### Problem description
Could you reproduce every entry as it stands, leaving the pictures behind?

Saved entries:
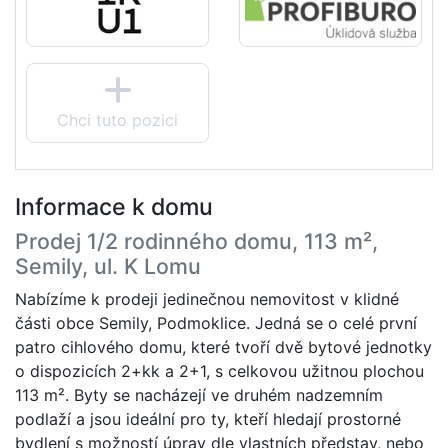
Chci tuto pozici
Informace k domu
Prodej 1/2 rodinného domu, 113 m²,
Semily, ul. K Lomu
Nabízíme k prodeji jedinečnou nemovitost v klidné
části obce Semily, Podmoklice. Jedná se o celé první
patro cihlového domu, které tvoří dvě bytové jednotky
o dispozicích 2+kk a 2+1, s celkovou užitnou plochou
113 m². Byty se nacházejí ve druhém nadzemním
podlaží a jsou ideální pro ty, kteří hledají prostorné
bydlení s možností úprav dle vlastních představ, nebo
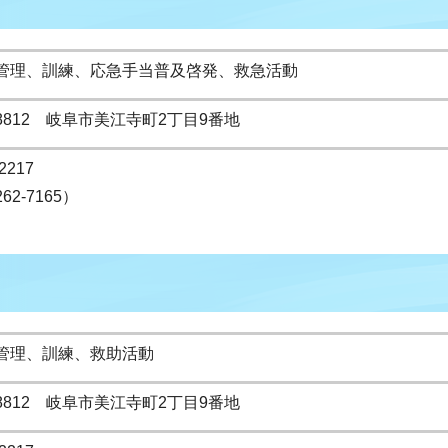
管理、訓練、応急手当普及啓発、救急活動
-8812 岐阜市美江寺町2丁目9番地
2217
262-7165）
管理、訓練、救助活動
-8812 岐阜市美江寺町2丁目9番地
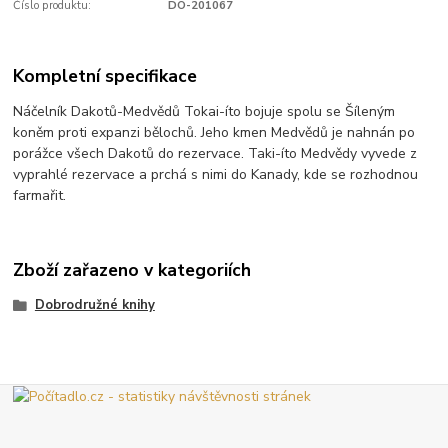
Číslo produktu:
DO-201067
Kompletní specifikace
Náčelník Dakotů-Medvědů Tokai-íto bojuje spolu se Šíleným
koněm proti expanzi bělochů. Jeho kmen Medvědů je nahnán po
porážce všech Dakotů do rezervace. Taki-íto Medvědy vyvede z
vyprahlé rezervace a prchá s nimi do Kanady, kde se rozhodnou
farmařit.
Zboží zařazeno v kategoriích
Dobrodružné knihy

### Solution to this problem
Chci tuto pozici
Informace k domu
Prodej 1/2 rodinného domu, 113 m²,
Semily, ul. K Lomu
Nabízíme k prodeji jedinečnou nemovitost v klidné
části obce Semily, Podmoklice. Jedná se o celé první
patro cihlového domu, které tvoří dvě bytové jednotky
o dispozicích 2+kk a 2+1, s celkovou užitnou plochou
113 m². Byty se nacházejí ve druhém nadzemním
podlaží a jsou ideální pro ty, kteří hledají prostorné
bydlení s možností úprav dle vlastních představ, nebo
管理、訓練、応急手当普及啓発、救急活動
-8812 岐阜市美江寺町2丁目9番地
2217
262-7165）
管理、訓練、救助活動
-8812 岐阜市美江寺町2丁目9番地
Číslo produktu:
DO-201067
Kompletní specifikace
Náčelník Dakotů-Medvědů Tokai-íto bojuje spolu se Šíleným
koněm proti expanzi bělochů. Jeho kmen Medvědů je nahnán po
porážce všech Dakotů do rezervace. Taki-íto Medvědy vyvede z
vyprahlé rezervace a prchá s nimi do Kanady, kde se rozhodnou
farmařit.
Zboží zařazeno v kategoriích
Dobrodružné knihy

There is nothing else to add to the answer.